Chestnuts: A Brief Guide to Preparing and Using
Evoking nostalgic images or roasting on an open fire, chestnuts are one of the winter’s most delightful seasonal traditions. Their slightly sweet, soft, and mealy meat is a departure from the usual crunch of nuts.
Chestnuts are highly perishable and must be kept refrigerated. When kept at room temperature, they will start to go bad after just a few days; much longer than that, they will become moldy in the shell. Refrigeration will extend their life considerably; kept in ventilated plastic bags, they will remain fresh for 2 months. Choose firm, shiny-looking chestnuts during their fall and early winter season.
Because they are 50 percent water and 42 percent starch, chestnuts are not as dense in nutrients as other nuts. They are a mere 1.5 percent fat, and only 3 percent protein. A cup of chestnuts contains about 300 calories. They contain moderate amounts of vitamin A, several B vitamins, and the minerals iron, potassium, and phosphorus.
To prepare chestnuts for use, it’s easiest to bake them. Cut an X into the domed part of the chestnut with a sharp knife. Arrange, cut side up, on baking sheets or in baking pans and cover with aluminum foil. Bake at 350 degrees F for 40 to 50 minutes, depending on their size and how much of a roasted flavor you desire. Remove the foil and cool them until they can be handled. Shell while still warm, when they are easiest to peel, and eat as a snack or reserve for use in cooking.
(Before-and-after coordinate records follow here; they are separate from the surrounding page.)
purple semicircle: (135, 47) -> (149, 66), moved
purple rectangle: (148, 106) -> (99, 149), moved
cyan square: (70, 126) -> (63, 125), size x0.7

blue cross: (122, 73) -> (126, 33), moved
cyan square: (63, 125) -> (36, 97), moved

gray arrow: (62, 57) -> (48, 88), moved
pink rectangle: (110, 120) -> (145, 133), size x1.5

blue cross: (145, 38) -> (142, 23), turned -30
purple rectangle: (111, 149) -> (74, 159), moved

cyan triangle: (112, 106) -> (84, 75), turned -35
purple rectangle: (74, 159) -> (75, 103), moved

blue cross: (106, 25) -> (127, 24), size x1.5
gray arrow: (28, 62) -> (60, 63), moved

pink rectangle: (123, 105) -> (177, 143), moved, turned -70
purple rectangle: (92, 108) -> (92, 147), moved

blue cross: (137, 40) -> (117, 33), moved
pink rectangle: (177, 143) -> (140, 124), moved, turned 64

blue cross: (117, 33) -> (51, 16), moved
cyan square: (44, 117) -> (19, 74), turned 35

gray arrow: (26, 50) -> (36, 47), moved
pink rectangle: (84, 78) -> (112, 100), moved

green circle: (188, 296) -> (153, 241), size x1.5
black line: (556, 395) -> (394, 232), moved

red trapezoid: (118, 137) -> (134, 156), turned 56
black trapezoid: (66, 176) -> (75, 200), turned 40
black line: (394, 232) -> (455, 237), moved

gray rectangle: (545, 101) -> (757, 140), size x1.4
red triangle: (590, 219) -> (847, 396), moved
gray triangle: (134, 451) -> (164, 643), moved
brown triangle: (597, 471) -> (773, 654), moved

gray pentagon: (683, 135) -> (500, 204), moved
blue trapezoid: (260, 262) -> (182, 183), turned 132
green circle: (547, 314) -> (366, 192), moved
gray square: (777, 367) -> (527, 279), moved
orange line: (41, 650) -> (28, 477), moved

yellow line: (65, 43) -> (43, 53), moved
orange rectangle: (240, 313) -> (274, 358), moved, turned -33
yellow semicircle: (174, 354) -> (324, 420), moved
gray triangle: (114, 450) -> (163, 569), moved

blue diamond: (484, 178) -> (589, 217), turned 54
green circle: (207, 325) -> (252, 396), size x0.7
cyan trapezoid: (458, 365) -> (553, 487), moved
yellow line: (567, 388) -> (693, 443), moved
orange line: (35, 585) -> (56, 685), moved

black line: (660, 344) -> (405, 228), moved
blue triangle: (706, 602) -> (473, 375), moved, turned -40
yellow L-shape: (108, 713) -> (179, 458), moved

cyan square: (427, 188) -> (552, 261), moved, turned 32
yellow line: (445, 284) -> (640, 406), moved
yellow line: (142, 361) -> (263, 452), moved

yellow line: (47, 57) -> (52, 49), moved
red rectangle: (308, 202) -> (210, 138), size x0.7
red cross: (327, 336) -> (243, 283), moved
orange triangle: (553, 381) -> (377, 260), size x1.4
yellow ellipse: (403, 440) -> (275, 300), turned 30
- Sauté chopped roasted chestnuts in olive oil or nut oil for 5 to 7 minutes and use as a side dish.
- For an unusual salad, combine a cup or so of chopped roasted chestnuts with equal amounts of watercress and finely shredded red cabbage. Add tender lettuce (such as Boston or Bibb) as needed, depending on how many you are serving. Dress with good olive oil and red wine vinegar.
- Perhaps the most common use for chestnuts in cooking is as an element in stuffings.